Filling that happens on the same trading day is called “fading” and can be due to some overnight news that causes a gap but then additional news kills the gap that was created, or cooler heads prevailed returning the price. Filling usually happens for one of three reasons:
- Support and resistance– The asset’s price is pushed back from technical resistance
- Over Optimism/Pessimism– There is a correction after irrational exuberance
- Exhaustion Gaps- This price pattern is the most likely to get filled as they signal the end of a trend. The other types of gaps usually indicate a continuing direction
Trading of gap fill stocks is a method to gain most during the earnings season where good numbers or bad numbers can have an overreaction.
Gap Fill Stocks Strategies
There are several gap fill stocks strategies we traders can take advantage of gaps, and a few of these strategies are more popular than others.
- Assuming a potential gap– Some traders either buy or sell when fundamental or technical factors favor a gap on the following trading day. For example, selling in afterhours trading when a surprise negative earnings report is released, with the hope that a gap is formed the following trading day.
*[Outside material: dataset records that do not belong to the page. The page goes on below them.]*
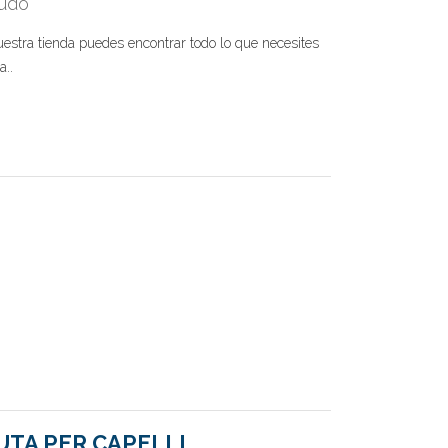
judo
estra tienda puedes encontrar todo lo que necesites
a..
TA PER CAPELLI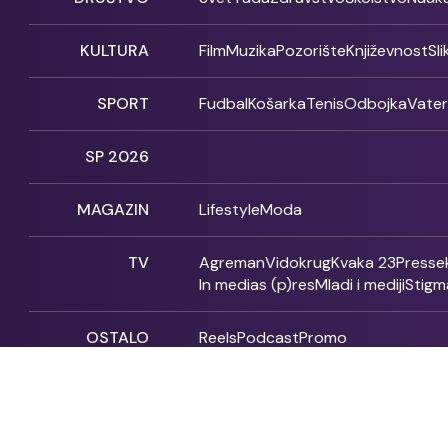
KULTURA
Film
Muzika
Pozorište
Književnost
Sl
SPORT
Fudbal
Košarka
Tenis
Odbojka
Vate
SP 2026
MAGAZIN
Lifestyle
Moda
TV
Agreman
Vidokrug
Kvaka 23
Presse
In medias (p)res
Mladi i mediji
Stigm
OSTALO
Reels
Podcast
Promo
Fonet - 2004 - 2026 - All rights reserved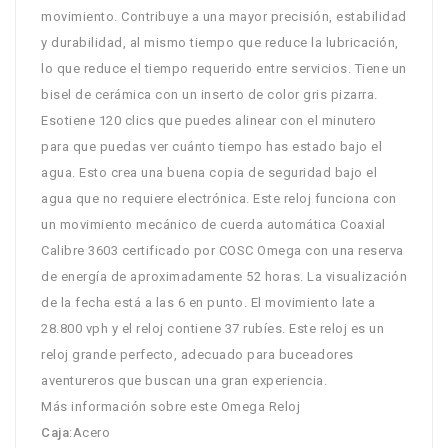
movimiento. Contribuye a una mayor precisión, estabilidad
y durabilidad, al mismo tiempo que reduce la lubricación,
lo que reduce el tiempo requerido entre servicios. Tiene un
bisel de cerámica con un inserto de color gris pizarra.
Esotiene 120 clics que puedes alinear con el minutero
para que puedas ver cuánto tiempo has estado bajo el
agua. Esto crea una buena copia de seguridad bajo el
agua que no requiere electrónica. Este reloj funciona con
un movimiento mecánico de cuerda automática Coaxial
Calibre 3603 certificado por COSC Omega con una reserva
de energía de aproximadamente 52 horas. La visualización
de la fecha está a las 6 en punto. El movimiento late a
28.800 vph y el reloj contiene 37 rubíes. Este reloj es un
reloj grande perfecto, adecuado para buceadores
aventureros que buscan una gran experiencia.
Más información sobre este Omega Reloj
Caja
:Acero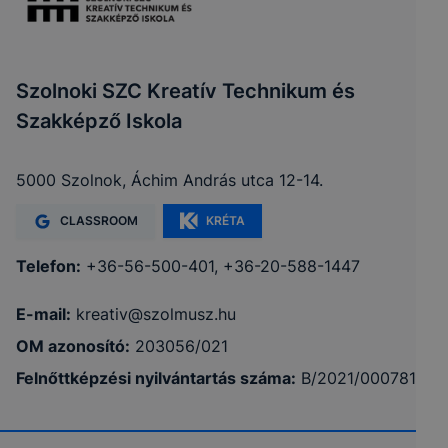
Szolnoki SZC Kreatív Technikum és
Szakképző Iskola
5000 Szolnok, Áchim András utca 12-14.
CLASSROOM
KRÉTA
Telefon:
+36-56-500-401, +36-20-588-1447
E-mail:
kreativ@szolmusz.hu
OM azonosító:
203056/021
Felnőttképzési nyilvántartás száma:
B/2021/000781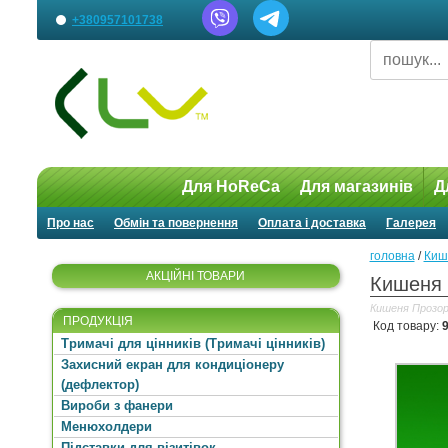
+380957101738
Для HoReCa
Для магазинів
Д
Про нас
Обмін та повернення
Оплата і доставка
Галерея
головна
/
Кише
АКЦІЙНІ ТОВАРИ
Кишеня 
Кишеня Прозори
ПРОДУКЦІЯ
Код товару:
Тримачі для цінників (Тримачі цінників)
Захисний екран для кондиціонеру
(дефлектор)
Вироби з фанери
Менюхолдери
Підставки для візитівок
- Trading highly liquid or illiquid positions- buying or selling positions when price movements begin assuming a good gap will continue. For example a gap has formed upward with minimal liquidity and little resistance above. This would follow slightly behind a trader that opened a position on the assumed gap at the beginning of a price movement.
- Filling/Fading- This is where you find a gap that has formed but hits a brick wall (either a top or bottom) due to weakening or a technical analyst play. For example, an upward gap was formed due to speculation of an upcoming announcement, but traders will cause a fade of the gap by shorting the stock. and using technical analysis.
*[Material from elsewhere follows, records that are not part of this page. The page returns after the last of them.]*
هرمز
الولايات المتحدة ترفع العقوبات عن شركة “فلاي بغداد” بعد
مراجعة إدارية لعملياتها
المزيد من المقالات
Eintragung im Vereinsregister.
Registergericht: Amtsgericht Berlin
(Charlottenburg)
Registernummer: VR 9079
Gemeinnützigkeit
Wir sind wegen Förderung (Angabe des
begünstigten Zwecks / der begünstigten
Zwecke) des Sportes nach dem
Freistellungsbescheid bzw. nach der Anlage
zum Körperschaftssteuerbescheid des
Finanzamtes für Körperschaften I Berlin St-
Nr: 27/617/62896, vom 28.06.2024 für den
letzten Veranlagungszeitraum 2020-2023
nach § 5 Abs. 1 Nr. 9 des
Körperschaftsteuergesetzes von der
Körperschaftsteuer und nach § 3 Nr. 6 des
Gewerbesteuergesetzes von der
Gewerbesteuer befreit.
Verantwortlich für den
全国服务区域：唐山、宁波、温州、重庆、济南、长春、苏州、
- Post fill buy/sell- This is when a trader will follow the gap filling and when the gap is successfully filled they will buy or sell in the opposite direction when the price reaches any prior support or resistance of before the gap.
Gap Fill Strategies
Let’s look at a general gap fill stocks trading example, then a more difficult one.
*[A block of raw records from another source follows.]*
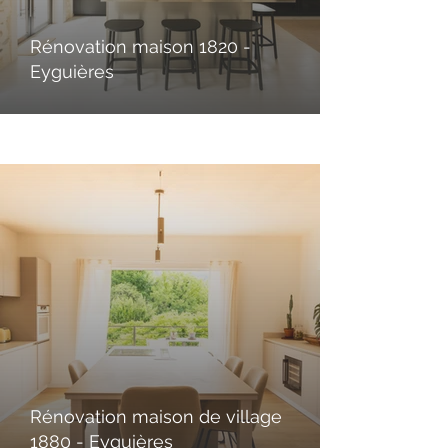
Rénovation maison 1820 -
Eyguières
Rénovation maison de village
1880 - Eyguières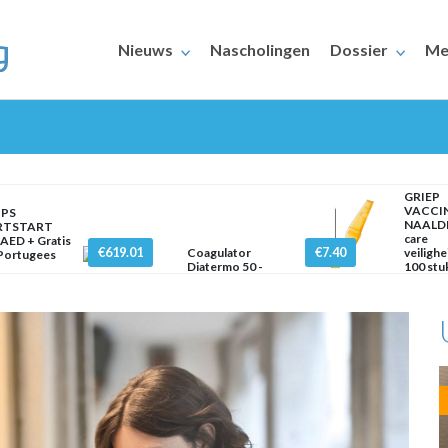
Nieuws
Nascholingen
Dossier
Me
GRIEP
VACCI
IPS
NAALDE
RTSTART
care
AED + Gratis
€619.01
€7.40
Coagulator
veilighe
 Portugees
Diatermo 50 -
100 stu
ERAARS
Monopolair
mm x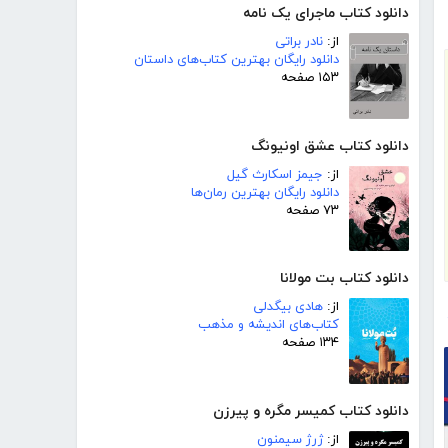
دانلود کتاب ماجرای یک نامه
از:
نادر براتی
دانلود رایگان بهترین کتاب‌های داستان
۱۵۳ صفحه
دانلود کتاب عشق اونیونگ
از:
جیمز اسکارث گیل
دانلود رایگان بهترین رمان‌ها
۷۳ صفحه
دانلود کتاب بت مولانا
از:
هادی بیگدلی
کتاب‌های اندیشه و مذهب
۱۳۴ صفحه
دانلود کتاب کمیسر مگره و پیرزن
از:
ژرژ سیمنون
With an up gap the gap then acts as a support level for any pullback. A lighter volume pullback indicates there is not enough energy to surpass the gap and the gap becomes a support for a bullish buy.
How the trade works:
- Identify an up price gap
- Wait for the pull back to the prior days close and fill the gap(usually a fade).
- Buy at this point with stop order
There Is a Second Type of Pull Back
- Price gap formed is just above the previous day’s low (or above the high), and then a strong pin bar formed which fills the gap. The volume should be high on the pin bar.
- A second price gap up/down and then a retrace filling the gap, taking more than two candles with decreasing volume
- Look for a sign of strength/weakness where you will enter the position
- Price should not close inside the previous day in any five-minute candle
- You then place a stop below/above the low/high of the candlestick.
Gap Fill Stocks Trading Key Points
- Breakaway gap stock fills should have high volume associated with them and exhaustion gaps should have low volume so look for it.
- Exhaustion gaps and continuation gaps are in opposite direction so make sure to identify them correctly.
- When a stock starts to fill a gap is rarely stops because of a lack of support/resistance.
- Retail investors (dumb money) usually exhibit irrational exuberance but smart money (institutional investors) may use this for their own gain, so look for the indicators and take positions on a break not before.
When earnings are coming out or news is a surprise, you can take advantage of a gap fill stocks trading strategy. Gap filling is an easy-to-identify pattern that can be quite profitable. As always never put at risk more than you can lose and good luck with all your trades.